We waded out of the water, pulling our heavy legs along with
us. Experiencing the weightlessness of the water through the buoyancy of the
salt had lightened the load we daily carry. And we hated to leave that ease.
We packed all our strewn belongings and began to walk back
to our little resort. Our flip flops made lots of strange noises and sand ground
between our toes.
Inside we dropped all the beach paraphernalia by the front
door, dried off and changed clothes. And that’s all the time it took. The storm
hit. Actually it blasted. The rain pounded against the glass in sheets of slate
gray. The wind whipped the giant palms outside our door, bending not only the
fronds but the trunks first one way and then another. We looked out the windows
and only the faint outlines of buildings and structures could be traced. It was
early evening, but it was dark. And the dark was looming and tight against us,
not the soft falling darkness after sunset on the beach.
The storm grew—building in its ferocity.
For a brief moment I was a little unnerved. It had been a
long time since I had seen this kind of intensity in a summer storm, but I
walked to our sun room windows and watched it from behind the glass. Instead of
increasing my anxiety I found a quiet place of peace—an utterly still place.
This is a place that can’t be drummed up or coerced.
We were in the middle of the storm, but we were sheltered,
protected from the onslaught.
I left the window and we settled in with books, TV, ice
cream and popcorn. We curled up in tight balls, all our limbs pulled in tightly
to our bodies (except Steve). Later we went to bed and while we were sleeping the
storm raged over and across the ocean, dying slowly down.
We woke the next morning wondering if our one full day at
the beach would be marred by rain and more storms. But the storm was gone. It
had left evidence of its presence. Water stood on the street almost ankle deep
in places. On the sidewalks the water puddled and debris littered the parking lot. Chairs
were strewn wildly about within the pool enclosure. Broken palm fronds lay on
our walkways. Later we learned that during
the storm a waterspout was spotted not far from us. But this morning the sun
shone, glittering in the puddles and warming the standing water. The air
smelled clean. The sky was brilliant blue and cloudless with little evidence of
the battle of the night before.
Storms come. They happen.
Regardless. =
We can predict them. Sometimes. We can watch for favorable conditions and patterns and
currents, but all of these are only educated guesses based on often arbitrary percentages.
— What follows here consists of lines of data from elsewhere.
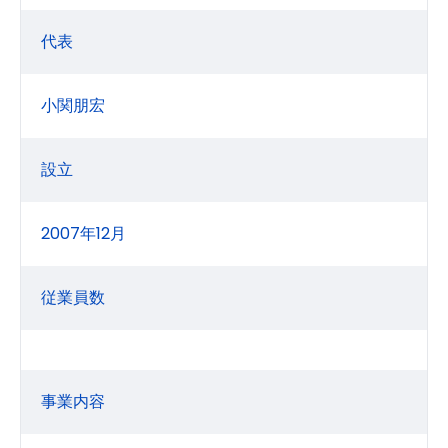
代表
小関朋宏
設立
2007年12月
従業員数
事業内容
Some are only showers and sprinklings, but
others are like our fierce and violent ocean variety.
We want God to stop the storms or
pull us OUT of them. We want him to make them go around us or to blow right
over. We don’t want storms in our lives. They frighten us. They unnerve us.
They scare us. They inconvenience us. They trap us.
In our angst we ask for there to be
no storms. We tend to equate the absence
of storms as the approval or the affirmation of God’s presence.
This is not truth. Ask Joseph. Ask
Jochebed. Ask Esther. Ask Daniel. Ask Peter. Ask Mary Magdalene. Ask
Bonhoeffer. Ask Corrie ten Boom. Ask Mac Goddard.
The affirmation of God’s presence
comes in the still place, the quiet place, in the midst of the storm. That
peace comes when we look at the storm and realize we are sheltered from the
onslaught. We know this. We’ve heard this truth touted too many times to count.
And yet the clichéd use of this metaphor does not negate its truth.
We’re so afraid life is going to be
ruined because of the storms. This belief causes ulcers and anxiety and fear.
We worry we won’t be prepared to weather the storm. We agonize we won’t be able
to endure the severity or the length of it. Because of these thoughts we often
ignore the warning signs: the lightning, the thunder and the wind.
But our God will shelter us. He will
cover us. He will put us in a safe place even while the storm rages right
around us. We can go to sleep in the midst of the fiercest of storms if we know and are convinced that He
is good and that He can be trusted.
And when we wake the next morning
there will be little evidence of the battle during the night except that we
have learned to trust Him a little more.